Ich bot all meine Kräfte auf, verlor aber noch schlimmer. Ich kam mir vor wie ein junger Hund, der gegen einen Wolf kämpft. Nein, ich war eine Maus in den Fängen einer Eule. Es konnte nicht einmal von einem Kampf die Rede sein. Mir blieb nur die Flucht.

Doch ich rannte nicht schnell genug. Die Partie war schneller vorbei als die vorangegangene.

»Noch einmal«, befahl Bredon.

Wir spielten wieder. Diesmal war ich gleichsam von vornherein erledigt. Bredon ging so ruhig und leidenschaftslos zu Werke wie ein Fleischer mit einem Ausbeinmesser. Die Partie dauerte ungefähr so lange, wie man braucht, ein Huhn auszunehmen und zu entbeinen.

Danach runzelte Bredon die Stirn und schüttelte sich die Hände mit einigen raschen Bewegungen beiderseits des Spielbretts aus, als habe er sie gerade gewaschen und wollte sie trocknen.

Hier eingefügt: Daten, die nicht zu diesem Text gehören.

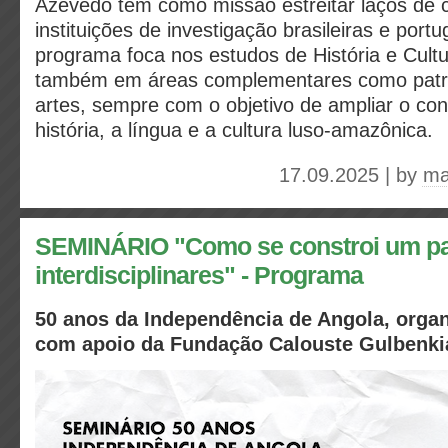
Azevedo tem como missão estreitar laços de 
instituições de investigação brasileiras e port
programa foca nos estudos de História e Cult
também em áreas complementares como patrim
artes, sempre com o objetivo de ampliar o co
história, a língua e a cultura luso-amazônica.
17.09.2025 | by
ma
SEMINÁRIO "Como se constroi um paí
interdisciplinares" - Programa
50 anos da Independência de Angola, org
com apoio da Fundação Calouste Gulbenki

»Gut«, sagte ich und lehnte mich zurück. »Ich habe Euch verstanden. Ihr habt mich bisher geschont.«

»Nein«, erwiderte Bredon grimmig. »Das meinte ich damit überhaupt nicht.«

»Was dann?«

Er klopfte mit den Fingern auf das Spielbrett. »Jeder Mensch bei einigermaßen klarem Verstand ist imstande, eine Falle zu entdecken, die ihm gestellt wird. Die Falle dagegen kühn gegen ihren Urheber zu wenden – das ist Größe.« Er lächelte durch seine grimmige Miene hindurch. »Und eine Falle zu stellen, obwohl man weiß, dass der andere sie womöglich entdeckt und umkehrt, und ihn trotzdem zu besiegen – das ist noch einmal so groß.«

Bredons Miene besänftigte sich, und er klang fast flehend. »Tak spiegelt den Lauf der Welt. Es gleicht einem Spiegel, den wir dem Leben vorhalten. Einen Tanz kann man nicht gewinnen. Der Sinn des Tanzens ist die Bewegung des Körpers. In einer von guten Spielern gespielten Partie Tak zeigt sich das Wirken des menschlichen Geistes. Sie ist schön für den, der Schönheit zu sehen vermag.«

Er zeigte auf die Steine zwischen uns, die noch von meiner letzten, vernichtenden Niederlage kündeten. »Sieh dir das an. Warum sollte ich eine solche Partie gewinnen wollen?«

Ich betrachtete das Brett. »Es geht also nicht um den Sieg?«, fragte ich.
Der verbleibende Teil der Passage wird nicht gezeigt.